Dans le cas de l'improvisation générative, l'organisation doit être prête à laisser de l'espace (et du temps) à ses équipes pour qu'elles essaient de nouvelles choses, même si cela ne donne pas de résultats. La culture doit donc favoriser l'innovation au quotidien. L'état d'esprit au sein des équipes est donc une des conditions pour bien gérer l'improvisation (7), selon les auteurs de l'article suivant : '“Les membres de l'équipe doivent être capables de travailler dans un contexte incertain. Ils expérimenteront, se tromperont, douteront, questionneront et écouteront. Sachant que les premières idées ne sont pas forcément les meilleures, ils doivent rester humbles et sincères tout au long du processus. Une certaine dose de courage et de confiance en soi ainsi qu'une volonté d'apprendre sont également nécessaires lorsque vient le temps d'improviser.”
Pour encourager cet état d'esprit, il peut par exemple être pertinent d'allouer une ou deux heures par semaine de temps libre aux employés qui auront la possibilité de s'intéresser aux sujets de leur choix pour les amener à voir comment cela pourrait servir l'atteinte de la vision de leur organisation. Les équipes doivent également être soutenues dans leur capacité à prendre des décisions (8). Pour cela, deux éléments les aideront :
Une bonne intelligence émotionnelle : les employés sauront faire de leurs émotions une force sans se laisser dépasser par elles. En effet, les émotions communiquent de l'information sur ce que fait vivre le changement (la technique des chapeaux de Bono (9) leur laisse d'ailleurs une place entière quand il s'agit d'analyser une situation) ou sur la réalité des clients.

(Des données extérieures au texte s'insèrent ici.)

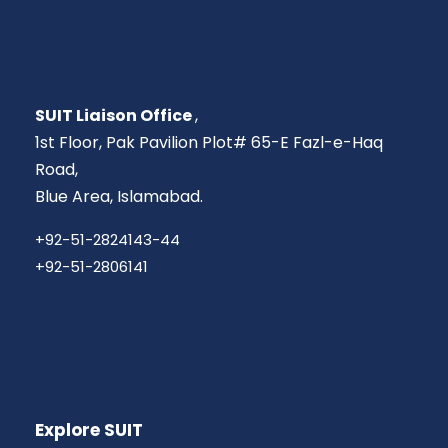
SUIT Liaison Office
,
1st Floor, Pak Pavilion Plot# 65-E Fazl-e-Haq
Road,
Blue Area, Islamabad.
+92-51-2824143-44
+92-51-2806141
Explore SUIT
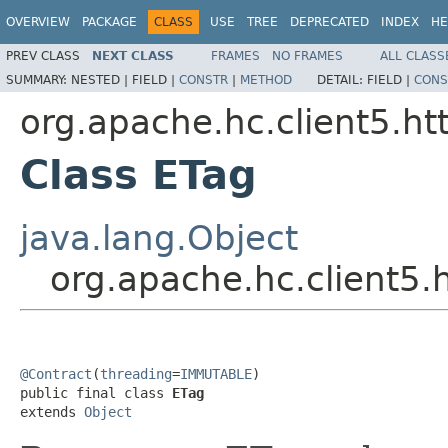
OVERVIEW
PACKAGE
CLASS
USE
TREE
DEPRECATED
INDEX
HE
PREV CLASS
NEXT CLASS
FRAMES
NO FRAMES
ALL CLASS
SUMMARY:
NESTED |
FIELD |
CONSTR
|
METHOD
DETAIL:
FIELD |
CONS
org.apache.hc.client5.htt
Class ETag
java.lang.Object
org.apache.hc.client5.h
@Contract
(
threading
=
IMMUTABLE
)

public final class 
ETag
extends 
Object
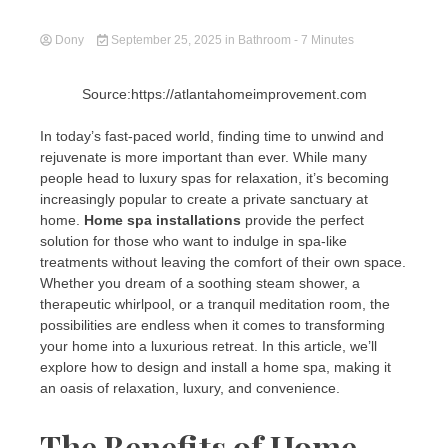
Dony
September 25, 2025
in
Bathroom
- 7 Minutes
Source:https://atlantahomeimprovement.com
In today’s fast-paced world, finding time to unwind and
rejuvenate is more important than ever. While many
people head to luxury spas for relaxation, it’s becoming
increasingly popular to create a private sanctuary at
home.
Home spa installations
provide the perfect
solution for those who want to indulge in spa-like
treatments without leaving the comfort of their own space.
Whether you dream of a soothing steam shower, a
therapeutic whirlpool, or a tranquil meditation room, the
possibilities are endless when it comes to transforming
your home into a luxurious retreat. In this article, we’ll
explore how to design and install a home spa, making it
an oasis of relaxation, luxury, and convenience.
The Benefits of Home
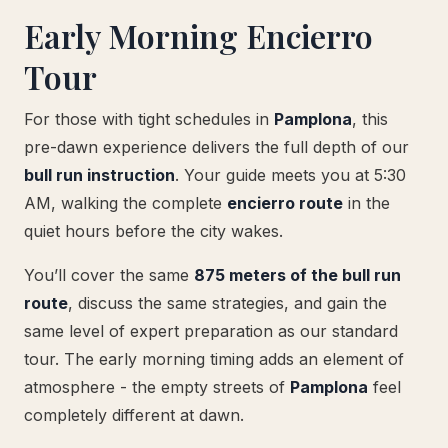
Early Morning Encierro
Tour
For those with tight schedules in
Pamplona
, this
pre-dawn experience delivers the full depth of our
bull run instruction
. Your guide meets you at 5:30
AM, walking the complete
encierro route
in the
quiet hours before the city wakes.
You’ll cover the same
875 meters of the bull run
route
, discuss the same strategies, and gain the
same level of expert preparation as our standard
tour. The early morning timing adds an element of
atmosphere - the empty streets of
Pamplona
feel
completely different at dawn.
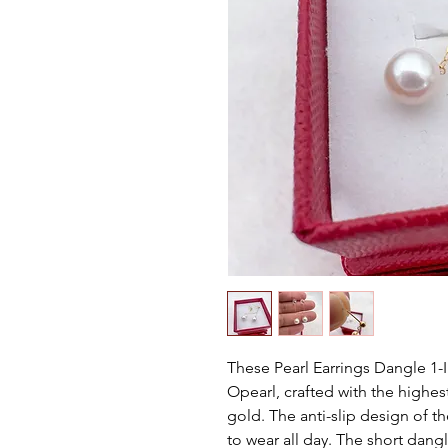
These Pearl Earrings Dangle 1
Opearl, crafted with the highest
gold. The anti-slip design of 
to wear all day. The short dangl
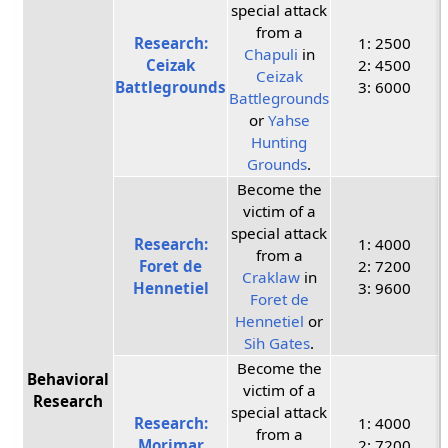
special attack
from a
Research:
1: 2500
Chapuli
in
Ceizak
2: 4500
Ceizak
Battlegrounds
3: 6000
Battlegrounds
or
Yahse
Hunting
Grounds
.
Become the
victim of a
special attack
Research:
1: 4000
from a
Foret de
2: 7200
Craklaw
in
Hennetiel
3: 9600
Foret de
Hennetiel
or
Sih Gates
.
Become the
Behavioral
victim of a
Research
special attack
Research:
1: 4000
from a
Morimar
2: 7200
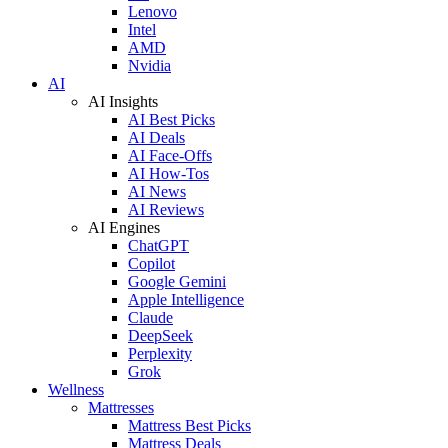
Lenovo
Intel
AMD
Nvidia
AI
AI Insights
AI Best Picks
AI Deals
AI Face-Offs
AI How-Tos
AI News
AI Reviews
AI Engines
ChatGPT
Copilot
Google Gemini
Apple Intelligence
Claude
DeepSeek
Perplexity
Grok
Wellness
Mattresses
Mattress Best Picks
Mattress Deals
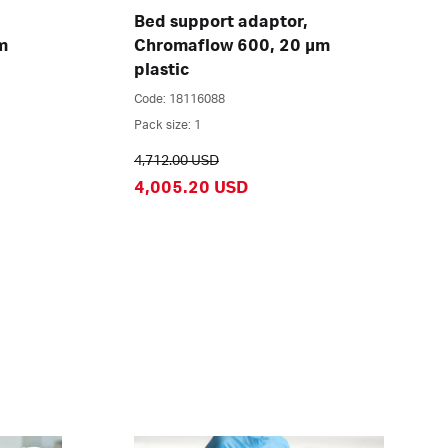
Bed support adaptor,
m
Chromaflow 600, 20 µm
plastic
Code: 18116088
Pack size: 1
4,712.00 USD
4,005.20 USD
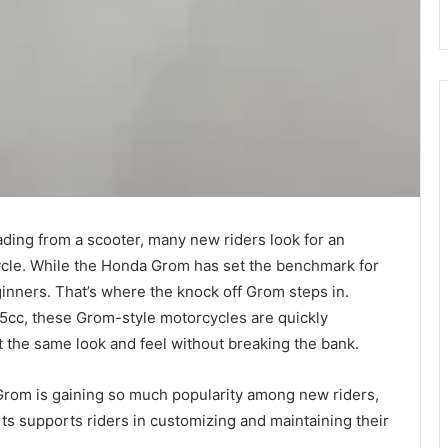
ading from a scooter, many new riders look for an
cycle. While the Honda Grom has set the benchmark for
eginners. That’s where the knock off Grom steps in.
5cc, these Grom-style motorcycles are quickly
t the same look and feel without breaking the bank.
f Grom is gaining so much popularity among new riders,
ts supports riders in customizing and maintaining their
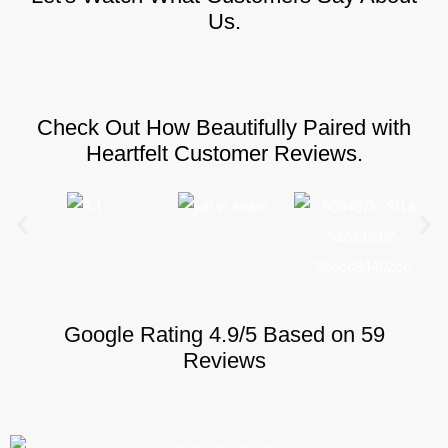
Us.
Check Out How Beautifully Paired with
Heartfelt Customer Reviews.
Google Rating 4.9/5 Based on 59
Reviews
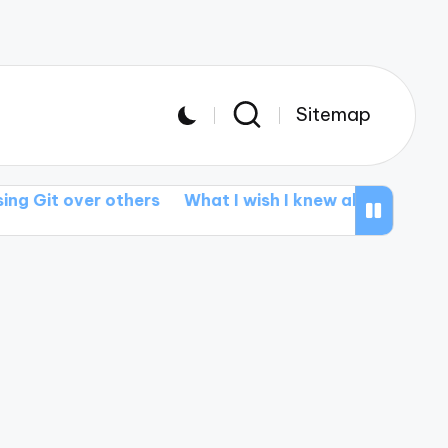
Sitemap
over others
What I wish I knew about branching
M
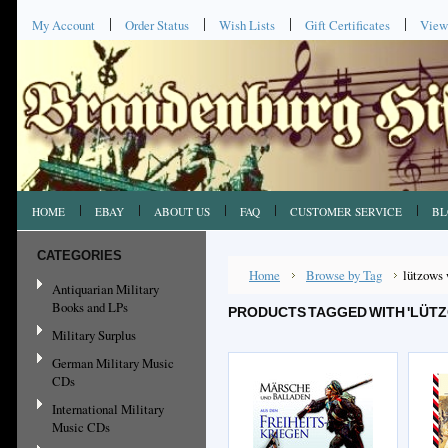
My Account
Order Status
Wish Lists
Gift Certificates
View
HOME
EBAY
ABOUT US
FAQ
CUSTOMER SERVICE
BL
CATEGORIES
Home
Browse by Tag
lützows 
Antiquarian Military
Books and LPs
PRODUCTS TAGGED WITH 'LÜTZ
Military Surplus
German Military Music
CDs
International Military
Music CDs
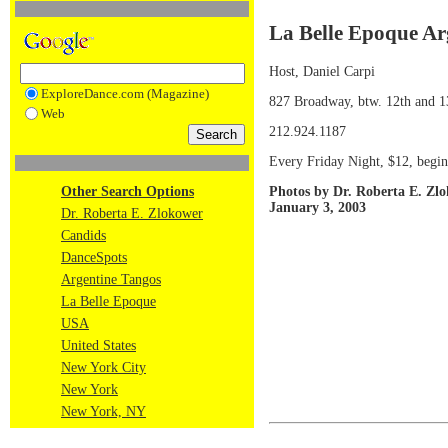
La Belle Epoque Ar
Host, Daniel Carpi
ExploreDance.com (Magazine)
827 Broadway, btw. 12th and 1
Web
212.924.1187
Every Friday Night, $12, begin
Photos by Dr. Roberta E. Zl
Other Search Options
January 3, 2003
Dr. Roberta E. Zlokower
Candids
DanceSpots
Argentine Tangos
La Belle Epoque
USA
United States
New York City
New York
New York, NY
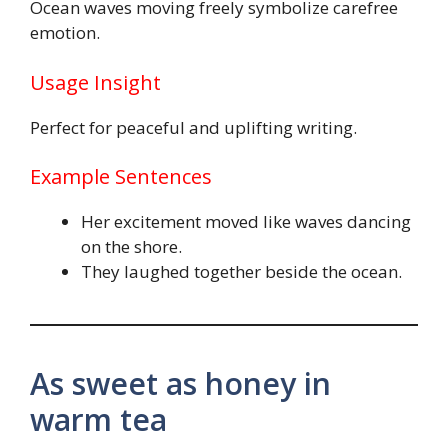
Ocean waves moving freely symbolize carefree
emotion.
Usage Insight
Perfect for peaceful and uplifting writing.
Example Sentences
Her excitement moved like waves dancing
on the shore.
They laughed together beside the ocean.
As sweet as honey in
warm tea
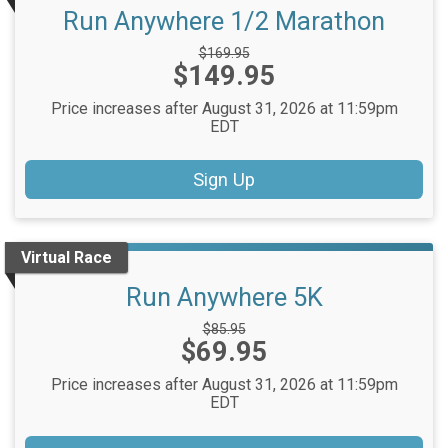
Run Anywhere 1/2 Marathon
Strikethrough
$169.95
Price:
$149.95
Price:
Price increases after August 31, 2026 at 11:59pm
EDT
Sign Up
Virtual Race
Run Anywhere 5K
Strikethrough
$85.95
Price:
$69.95
Price:
Price increases after August 31, 2026 at 11:59pm
EDT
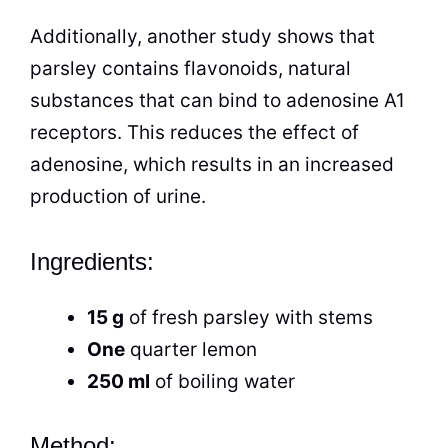
Additionally, another study shows that
parsley contains flavonoids, natural
substances that can bind to adenosine A1
receptors. This reduces the effect of
adenosine, which results in an increased
production of urine.
Ingredients:
15 g
of fresh parsley with stems
One
quarter
lemon
250 ml
of boiling water
Method:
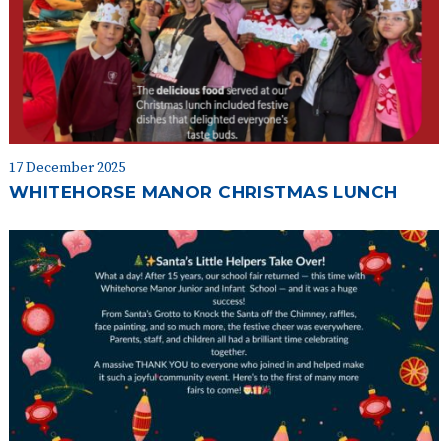
17 December 2025
WHITEHORSE MANOR CHRISTMAS LUNCH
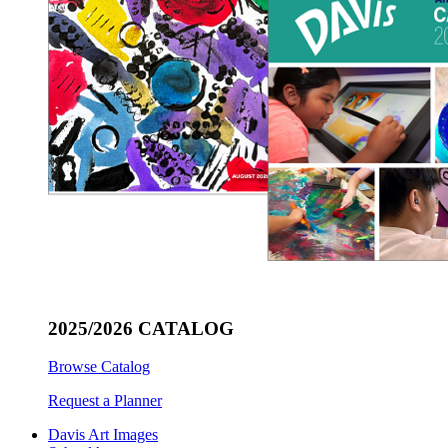
2025/2026 CATALOG
Browse Catalog
Request a Planner
Davis Art Images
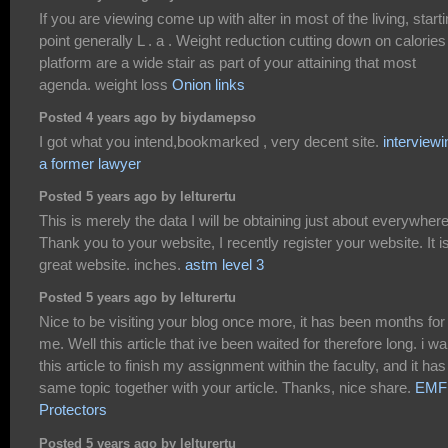
If you are viewing come up with alter in most of the living, start
point generally L . a . Weight reduction cutting down on calories
platform are a wide stair as part of your attaining that most
agenda. weight loss
Onion links
Posted 4 years ago by biydamepso
I got what you intend,bookmarked , very decent site.
interviewi
a former lawyer
Posted 5 years ago by lelturertu
This is merely the data I will be obtaining just about everywhere
Thank you to your website, I recently register your website. It i
great website. inches.
astm level 3
Posted 5 years ago by lelturertu
Nice to be visiting your blog once more, it has been months for
me. Well this article that ive been waited for therefore long. i wa
this article to finish my assignment within the faculty, and it has
same topic together with your article. Thanks, nice share.
EMF
Protectors
Posted 5 years ago by lelturertu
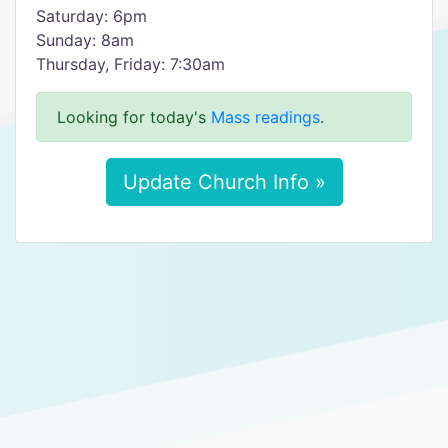
Saturday: 6pm
Sunday: 8am
Thursday, Friday: 7:30am
Looking for today's
Mass readings
.
Update Church Info »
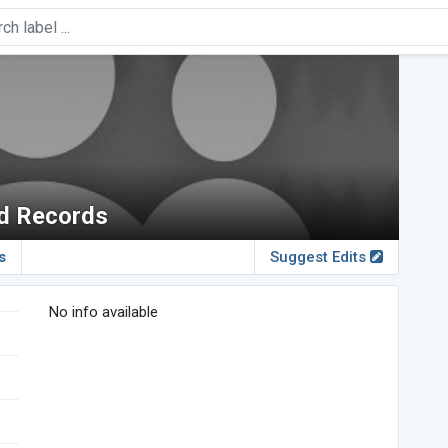
nd Records
s
Suggest Edits
No info available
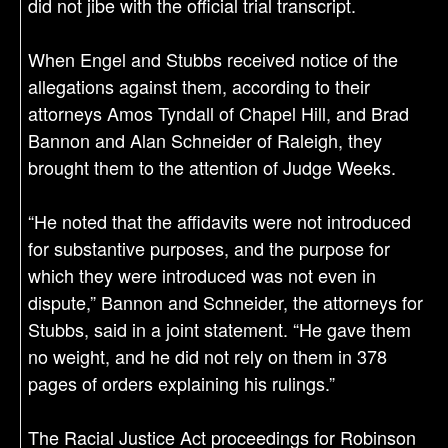
did not jibe with the official trial transcript.
When Engel and Stubbs received notice of the
allegations against them, according to their
attorneys Amos Tyndall of Chapel Hill, and Brad
Bannon and Alan Schneider of Raleigh, they
brought them to the attention of Judge Weeks.
“He noted that the affidavits were not introduced
for substantive purposes, and the purpose for
which they were introduced was not even in
dispute,” Bannon and Schneider, the attorneys for
Stubbs, said in a joint statement. “He gave them
no weight, and he did not rely on them in 378
pages of orders explaining his rulings.”
The Racial Justice Act proceedings for Robinson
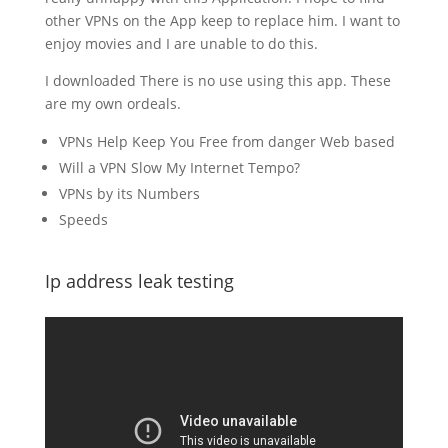
other VPNs on the App keep to replace him. I want to
enjoy movies and I are unable to do this.
I downloaded There is no use using this app. These
are my own ordeals.
VPNs Help Keep You Free from danger Web based
Will a VPN Slow My Internet Tempo?
VPNs by its Numbers
Speeds
Ip address leak testing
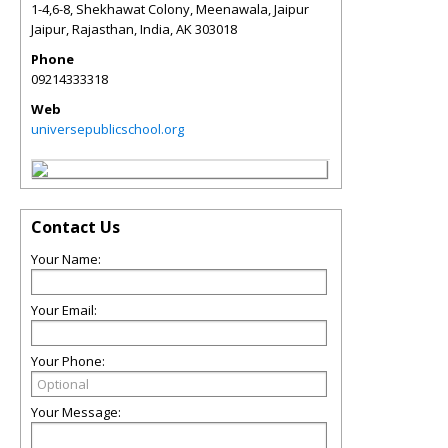
1-4,6-8, Shekhawat Colony, Meenawala, Jaipur
Jaipur, Rajasthan, India
,
AK
303018
Phone
09214333318
Web
universepublicschool.org
Contact Us
Your Name:
Your Email:
Your Phone:
Your Message:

Mais elles peuvent être un frein quand la peur de l'échec ou du blâme nous amène dans une inertie contre-productive. Outre l'amélioration de la prise de décision, une bonne intelligence émotionnelle permet de bien communiquer et de bien collaborer avec les différentes parties prenantes.
Une bonne pensée stratégique qui se définit comme la «capacité à porter un regard global et intégré pour aider à clarifier ce qui est vraiment important pour l'avenir et la pérennité de son organisation, et à mettre en place des actions alignées sur la vision» (10).
En effet, la compréhension de la vision globale de l'organisation est importante pour que les expérimentations et les décisions soient prises dans le sens de l'organisation et des besoins des clients.
Les employés doivent notamment développer le réflexe de se poser quelques questions (11) pour rester alignés :
Quels autres scénarios que le nôtre pourraient exister?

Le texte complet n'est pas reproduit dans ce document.